▶ Dataset entries:
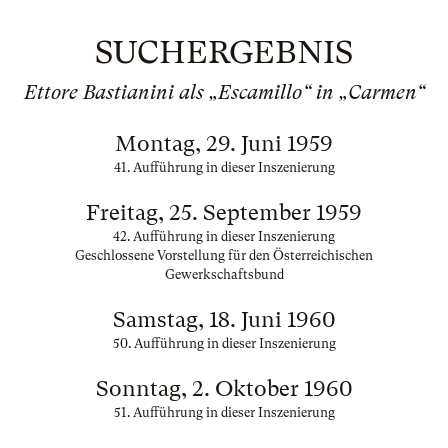
SUCHERGEBNIS
Ettore Bastianini als „Escamillo“ in „Carmen“
Montag, 29. Juni 1959
41. Aufführung in dieser Inszenierung
Freitag, 25. September 1959
42. Aufführung in dieser Inszenierung
Geschlossene Vorstellung für den Österreichischen
Gewerkschaftsbund
Samstag, 18. Juni 1960
50. Aufführung in dieser Inszenierung
Sonntag, 2. Oktober 1960
51. Aufführung in dieser Inszenierung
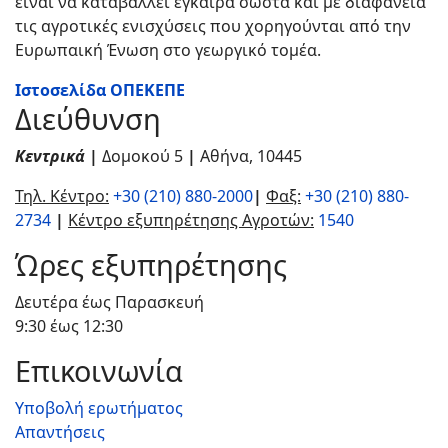
είναι να καταβάλλει έγκαιρα σωστά και με διαφάνεια
τις αγροτικές ενισχύσεις που χορηγούνται από την
Ευρωπαική Ένωση στο γεωργικό τομέα.
Ιστοσελίδα ΟΠΕΚΕΠΕ
Διεύθυνση
Κεντρικά
|
Δομοκού 5
|
Αθήνα
,
10445
Τηλ. Κέντρο:
+30 (210) 880-2000
|
Φαξ:
+30 (210) 880-
2734
|
Κέντρο εξυπηρέτησης Αγροτών:
1540
Ώρες εξυπηρέτησης
Δευτέρα έως Παρασκευή
9:30 έως 12:30
Επικοινωνία
Υποβολή ερωτήματος
Απαντήσεις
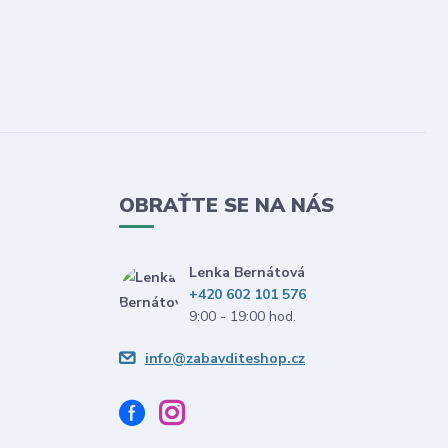
OBRAŤTE SE NA NÁS
Lenka Bernátová
+420 602 101 576
9:00 - 19:00 hod.
info@zabavditeshop.cz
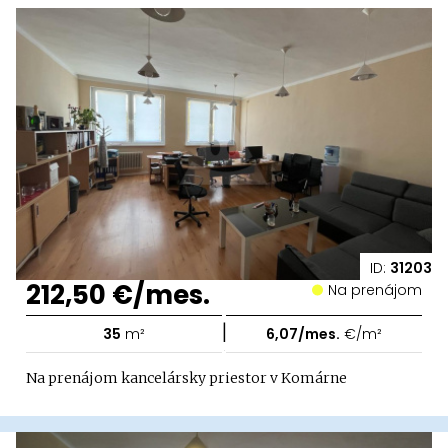
ID:
31203
212,50 €/mes.
Na prenájom
|
35
m²
6,07/mes.
€/m²
Na prenájom kancelársky priestor v Komárne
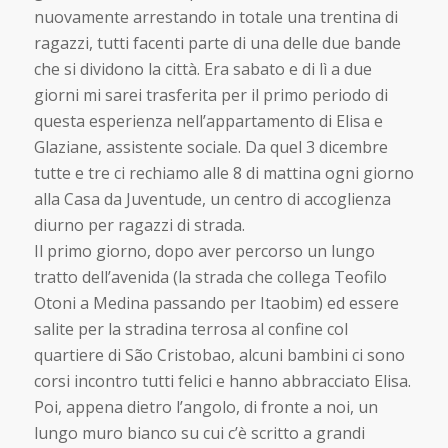
nuovamente arrestando in totale una trentina di
ragazzi, tutti facenti parte di una delle due bande
che si dividono la città. Era sabato e di lì a due
giorni mi sarei trasferita per il primo periodo di
questa esperienza nell’appartamento di Elisa e
Glaziane, assistente sociale. Da quel 3 dicembre
tutte e tre ci rechiamo alle 8 di mattina ogni giorno
alla Casa da Juventude, un centro di accoglienza
diurno per ragazzi di strada.
Il primo giorno, dopo aver percorso un lungo
tratto dell’avenida (la strada che collega Teofilo
Otoni a Medina passando per Itaobim) ed essere
salite per la stradina terrosa al confine col
quartiere di São Cristobao, alcuni bambini ci sono
corsi incontro tutti felici e hanno abbracciato Elisa.
Poi, appena dietro l’angolo, di fronte a noi, un
lungo muro bianco su cui c’è scritto a grandi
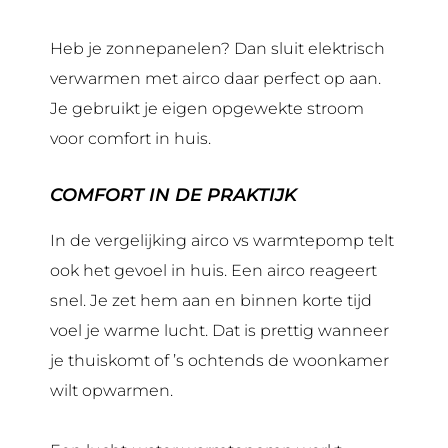
Heb je zonnepanelen? Dan sluit elektrisch
verwarmen met airco daar perfect op aan.
Je gebruikt je eigen opgewekte stroom
voor comfort in huis.
COMFORT IN DE PRAKTIJK
In de vergelijking airco vs warmtepomp telt
ook het gevoel in huis. Een airco reageert
snel. Je zet hem aan en binnen korte tijd
voel je warme lucht. Dat is prettig wanneer
je thuiskomt of ’s ochtends de woonkamer
wilt opwarmen.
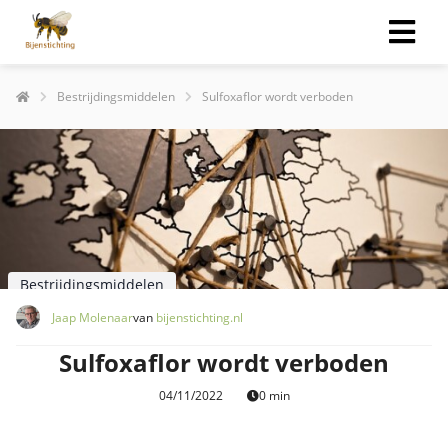
Bestrijdingsmiddelen
Sulfoxaflor wordt verboden
Bestrijdingsmiddelen
Jaap Molenaar
van
bijenstichting.nl
Sulfoxaflor wordt verboden
04/11/2022
0 min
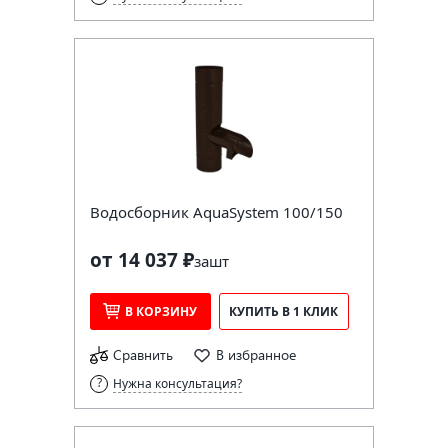
Водосборник AquaSystem 100/150
от 14 037 ₽
за
шт
В КОРЗИНУ
КУПИТЬ В 1 КЛИК
Сравнить
В избранное
Нужна консультация?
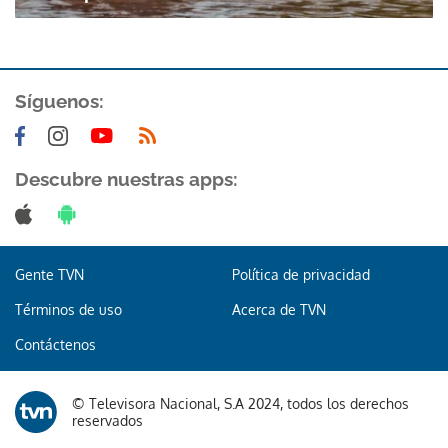
Síguenos:
Descubre nuestras apps:
Gente TVN
Política de privacidad
Términos de uso
Acerca de TVN
Contáctenos
© Televisora Nacional, S.A 2024, todos los derechos
reservados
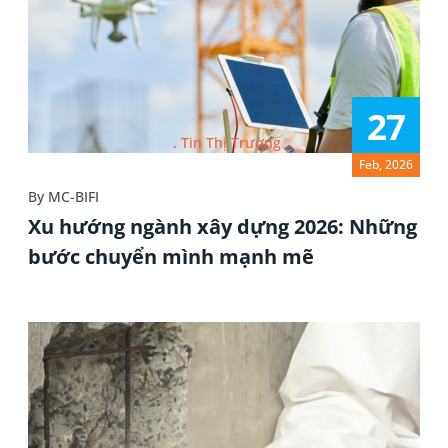
27
Tin Thị Trường
Feb, 2026
By
MC-BIFI
Xu hướng ngành xây dựng 2026: Những
bước chuyển mình mạnh mẽ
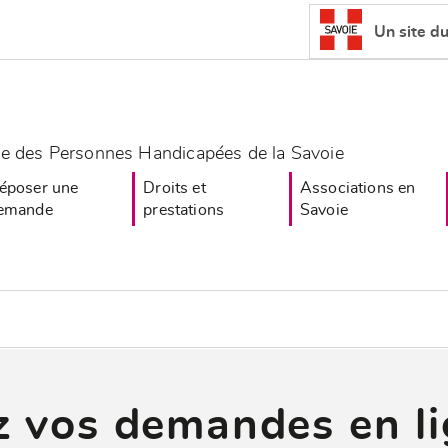
Un site d
e des Personnes Handicapées de la Savoie
époser une
Droits et
Associations en
emande
prestations
Savoie
 vos demandes en li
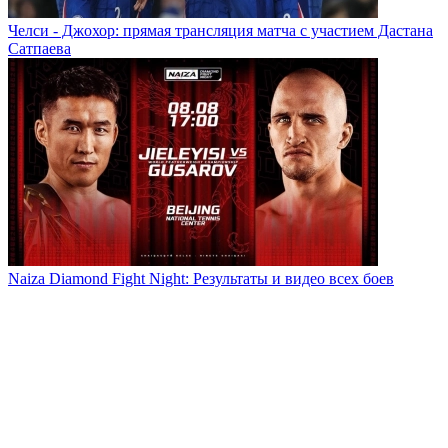
Челси - Джохор: прямая трансляция матча с участием Дастана
Сатпаева
Naiza Diamond Fight Night: Результаты и видео всех боев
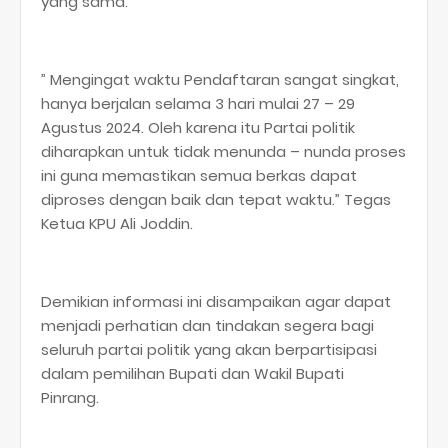
yang sama.
” Mengingat waktu Pendaftaran sangat singkat,
hanya berjalan selama 3 hari mulai 27 – 29
Agustus 2024. Oleh karena itu Partai politik
diharapkan untuk tidak menunda – nunda proses
ini guna memastikan semua berkas dapat
diproses dengan baik dan tepat waktu.” Tegas
Ketua KPU Ali Joddin.
Demikian informasi ini disampaikan agar dapat
menjadi perhatian dan tindakan segera bagi
seluruh partai politik yang akan berpartisipasi
dalam pemilihan Bupati dan Wakil Bupati
Pinrang.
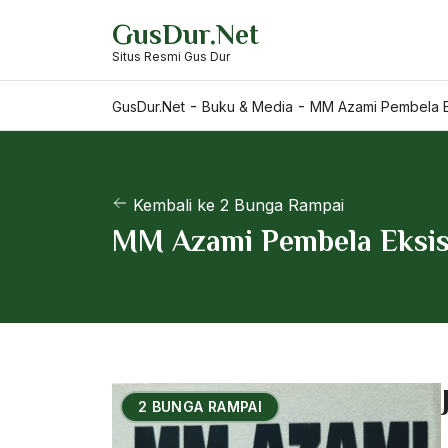
Skip
GusDur.Net
to
Situs Resmi Gus Dur
content
-
-
GusDur.Net
Buku & Media
MM Azami Pembela Ek
Kembali ke 2 Bunga Rampai
MM Azami Pembela Eksis
2 BUNGA RAMPAI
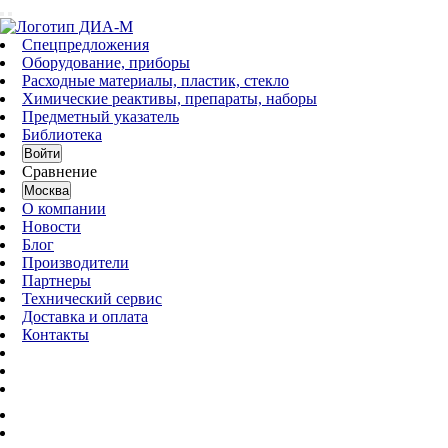
Спецпредложения
Оборудование, приборы
Расходные материалы, пластик, стекло
Химические реактивы, препараты, наборы
Предметный указатель
Библиотека
Войти
Сравнение
Москва
О компании
Новости
Блог
Производители
Партнеры
Технический сервис
Доставка и оплата
Контакты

▶ What to do: Of the records above, print only the lines from the one containing "diurno per ragazzi di strada." through the one containing "Demikian informasi ini disampaikan agar dapat", inclusive and unaltered, leaving out pictures.

▶ Final answer:
diurno per ragazzi di strada.
Il primo giorno, dopo aver percorso un lungo
tratto dell’avenida (la strada che collega Teofilo
Otoni a Medina passando per Itaobim) ed essere
salite per la stradina terrosa al confine col
quartiere di São Cristobao, alcuni bambini ci sono
corsi incontro tutti felici e hanno abbracciato Elisa.
Poi, appena dietro l’angolo, di fronte a noi, un
lungo muro bianco su cui c’è scritto a grandi
Heb je zonnepanelen? Dan sluit elektrisch
verwarmen met airco daar perfect op aan.
Je gebruikt je eigen opgewekte stroom
voor comfort in huis.
COMFORT IN DE PRAKTIJK
In de vergelijking airco vs warmtepomp telt
ook het gevoel in huis. Een airco reageert
snel. Je zet hem aan en binnen korte tijd
voel je warme lucht. Dat is prettig wanneer
je thuiskomt of ’s ochtends de woonkamer
wilt opwarmen.
Bestrijdingsmiddelen
Sulfoxaflor wordt verboden
Bestrijdingsmiddelen
Jaap Molenaar
van
bijenstichting.nl
Sulfoxaflor wordt verboden
04/11/2022
0 min
Водосборник AquaSystem 100/150
от 14 037 ₽
за
шт
В КОРЗИНУ
КУПИТЬ В 1 КЛИК
Сравнить
В избранное
Нужна консультация?
Síguenos:
Descubre nuestras apps:
Gente TVN
Política de privacidad
Términos de uso
Acerca de TVN
Contáctenos
© Televisora Nacional, S.A 2024, todos los derechos
reservados
27
Tin Thị Trường
Feb, 2026
By
MC-BIFI
Xu hướng ngành xây dựng 2026: Những
bước chuyển mình mạnh mẽ
Un site d
e des Personnes Handicapées de la Savoie
époser une
Droits et
Associations en
emande
prestations
Savoie
 vos demandes en li
Челси - Джохор: прямая трансляция матча с участием Дастана
Сатпаева
Naiza Diamond Fight Night: Результаты и видео всех боев
yang sama.
” Mengingat waktu Pendaftaran sangat singkat,
hanya berjalan selama 3 hari mulai 27 – 29
Agustus 2024. Oleh karena itu Partai politik
diharapkan untuk tidak menunda – nunda proses
ini guna memastikan semua berkas dapat
diproses dengan baik dan tepat waktu.” Tegas
Ketua KPU Ali Joddin.
Demikian informasi ini disampaikan agar dapat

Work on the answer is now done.